Google has issued its April 2019 set of security patches for the Android platform, which rectifies three crucial flaws, including two that impact the Media framework component.
Attackers could exploit remotely the two security vulnerabilities, tracked as CVE-2019-2027 and CVE-2019-2028, mainly to effect code on susceptible devices. Android versions 7.0, 7.1.1, 7.1.2, 8.0, 8.1, and 9 are affected.

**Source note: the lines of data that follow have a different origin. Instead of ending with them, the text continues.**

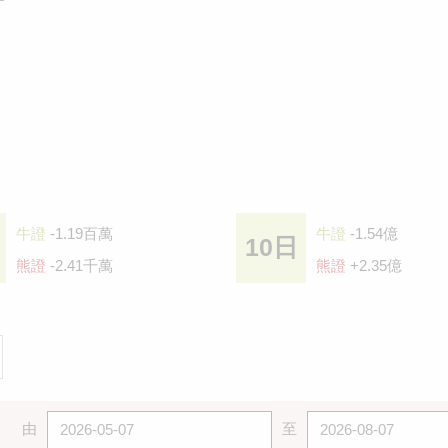
牛證
-1.19百萬
牛證
-1.54億
10日
熊證
-2.41千萬
熊證
+2.35億
由
至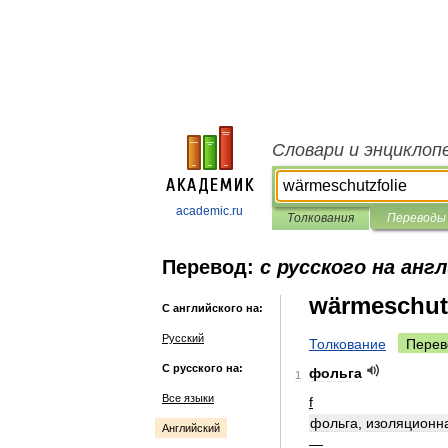
Словари и энциклоп
academic.ru
Толкования
Переводы
Перевод:
с русского на анг
wärmeschutz
С английского на:
Русский
Толкование
Перев
С русского на:
фольга
1
Все языки
f
фольга
,
изоляционн
Английский
—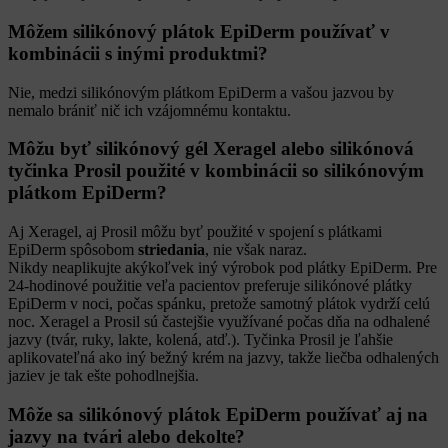
Môžem silikónový plátok EpiDerm používať v
kombinácii s inými produktmi?
Nie, medzi silikónovým plátkom EpiDerm a vašou jazvou by
nemalo brániť nič ich vzájomnému kontaktu.
Môžu byť silikónový gél Xeragel alebo silikónová
tyčinka Prosil použité v kombinácii so silikónovým
plátkom EpiDerm?
Aj Xeragel, aj Prosil môžu byť použité v spojení s plátkami
EpiDerm spôsobom
striedania
, nie však naraz.
Nikdy neaplikujte akýkoľvek iný výrobok pod plátky EpiDerm. Pre
24-hodinové použitie veľa pacientov preferuje silikónové plátky
EpiDerm v noci, počas spánku, pretože samotný plátok vydrží celú
noc. Xeragel a Prosil sú častejšie využívané počas dňa na odhalené
jazvy (tvár, ruky, lakte, kolená, atď.). Tyčinka Prosil je ľahšie
aplikovateľná ako iný bežný krém na jazvy, takže liečba odhalených
jaziev je tak ešte pohodlnejšia.
Môže sa silikónový plátok EpiDerm používať aj na
jazvy na tvári alebo dekolte?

According to Google, the most serious of these problems is a critical security weakness in Media framework that could allow a distant attacker using a specially crafted file to perform random code within the setting of a privileged method.
Both viruses were highlighted as part of the 2019-04-01 security patch level, in addition to one high severity flaw in Framework and 8 High risk issues in System.
The second part of this month’s security solutions, included in the 2019-04-05 security patch level, highlights over 75 susceptibilities in System and open and closed-source Qualcomm components.
The first of the four problems repaired in System is a Serious remote code implementation virus that affects Android 7.0, 7.1.1, 7.1.2, 8.0, 8.1, and 9, the same as the faults in Media framework. The rest of the three are High risk viruses.
Another Serious susceptibility was addressed in Qualcomm components, along with 29 other High severity defects. Of the 30 viruses, 29 affect WLAN HOST, and only one impacts Kernel.
Of the 44 vulnerabilities patched in Qualcomm closed-source components, 6 were rated Critical and 38 were rated High severity.
Although no Pixel security fixes were included in the April 2019 Pixel Update Bulletin, the tech giant did issue some functional patches for Pixel devices, to better the functionality of assistant, Wi-Fi connectivity, and display functionality of Pixel 3 and Pixel 3 XL, and Bluetooth connectivity on Pixel and Pixel XL.